Letters to the local newspaper in Rep. West’s district claim that Rep. West’s verbal disagreement with Rep. Wasserman Schultz could lead to thuggery on Rep. West’s part. Liberal commentator Keith Olbermann asserted on his new show that Rep. West may shoot someone “live on TV”. Outside of military combat, the former Army lieutenant colonel has no documented history of physical conflict. Nevertheless, white liberals’ first instinct is to associate this black politician with wife-beaters and deranged psycho-killers. It serves as a tactic to trivialize both the man for defending himself and his political agenda which threatens their orthodoxy.

A black man — especially a conservative one — is never supposed to get angry in the public square. Black conservatives are supposed to be quiet, and defer to liberals. They aren’t supposed to challenge the impact of liberalism on black communities or question Democratic policies, as Rep. West does.

Despite their ideological differences, it is ironic that Rep. West represents the sort of black man that many liberals claim that they want President Obama to be — expressive, a staunch advocate of his views, and a person who is willing to directly address adversaries. Yet even the Congressional Black Caucus is castigating Rep. West for displaying exactly these qualities, because of his political ideology.

Meanwhile, whites who have expressed themselves much more harshly get a pass. Before he left Congress in January, former Rep. Alan Grayson was infamous for rants that included referring to other Congressional members as “foot-dragging, knuckle-dragging, Neanderthals” and referring to former Vice President Dick Cheney (then in office) as a blood-sucking vampire.

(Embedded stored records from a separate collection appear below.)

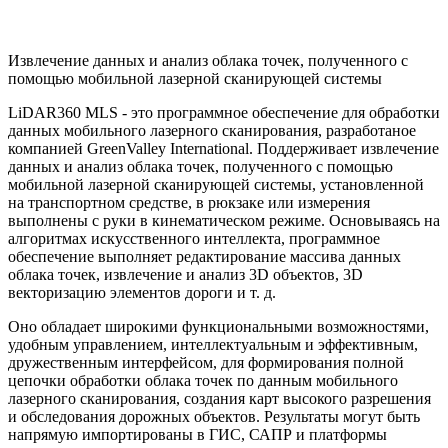
Извлечение данных и анализ облака точек, полученного с
помощью мобильной лазерной сканирующей системы
LiDAR360 MLS - это программное обеспечение для обработки
данных мобильного лазерного сканирования, разработаное
компанией GreenValley International. Поддерживает извлечение
данных и анализ облака точек, полученного с помощью
мобильной лазерной сканирующей системы, установленной
на транспортном средстве, в рюкзаке или измерения
выполнены с руки в кинематическом режиме. Основываясь на
алгоритмах искусственного интеллекта, программное
обеспечение выполняет редактирование массива данных
облака точек, извлечение и анализ 3D объектов, 3D
векторизацию элементов дороги и т. д.
Оно обладает широкими функциональными возможностями,
удобным управлением, интеллектуальным и эффективным,
дружественным интерфейсом, для формирования полной
цепочки обработки облака точек по данным мобильного
лазерного сканирования, создания карт высокого разрешения
и обследования дорожных объектов. Результаты могут быть
напрямую импортированы в ГИС, САПР и платформы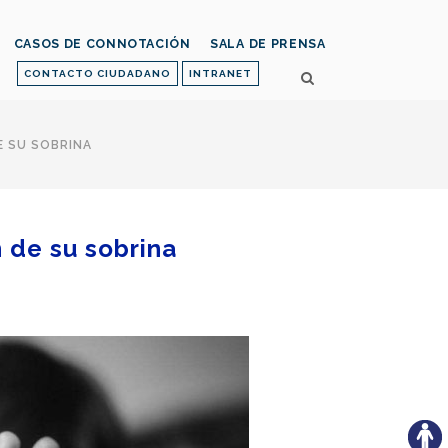
CASOS DE CONNOTACIÓN
SALA DE PRENSA
CONTACTO CIUDADANO
INTRANET
E SU SOBRINA
n de su sobrina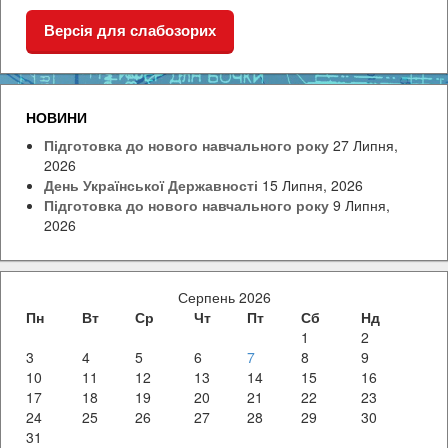
Версія для слабозорих
НОВИНИ
Підготовка до нового навчального року
27 Липня,
2026
День Української Державності
15 Липня, 2026
Підготовка до нового навчального року
9 Липня,
2026
Серпень 2026
Пн
Вт
Ср
Чт
Пт
Сб
Нд
1
2
3
4
5
6
7
8
9
10
11
12
13
14
15
16
17
18
19
20
21
22
23
24
25
26
27
28
29
30
31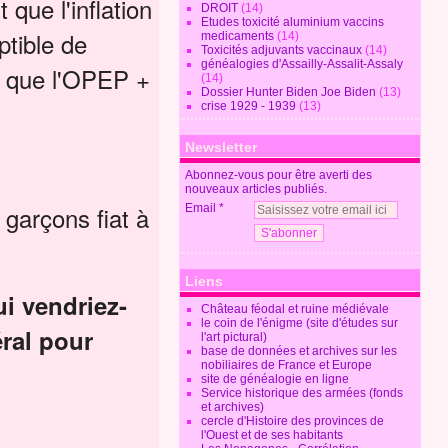
que l'inflation
DROIT
(14)
Etudes toxicité aluminium vaccins
ptible de
medicaments
(14)
Toxicités adjuvants vaccinaux
(14)
généalogies d'Assailly-Assalit-Assaly
et que l'OPEP +
(14)
Dossier Hunter Biden Joe Biden
(13)
crise 1929 - 1939
(13)
Newsletter
Abonnez-vous pour être averti des
nouveaux articles publiés.
 garçons fiat à
Email
Liens
ui vendriez-
Château féodal et ruine médiévale
le coin de l'énigme (site d'études sur
éral pour
l'art pictural)
base de données et archives sur les
nobiliaires de France et Europe
site de généalogie en ligne
Service historique des armées (fonds
et archives)
cercle d'Histoire des provinces de
l'Ouest et de ses habitants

Then there are former Rep. Rahm Emanuel’s (D-Ill.) actions such as sending a dead fish to a pollster, his profanity-laced tirades at other Congressional members, and other infamous antics that have earned the former White House chief of staff the nickname “Rahmbo”. Sen. John McCain’s (R-Ariz.) has a well-documented history of angry outbursts.

Whereas white men have the luxury of being angry with little or no sanction no matter how outrageous their conduct, the double standard results in a similarly situated black man who has even a mild emotional response risking far more sanction.

In the future, Rep. West will have to better reconcile some blacks’ frustration with Democratic policies and tactics with white liberal fear of any black person who challenges their orthodoxy. As controversies involving Professor Henry Louis Gates, Rev. Jeremiah Wright, and Juan Williams have shown, black liberal men have also had to deal with the “Angry Black Man” double standard. It’s high time that black males are treated as individuals possessing the range of personalities found in black America.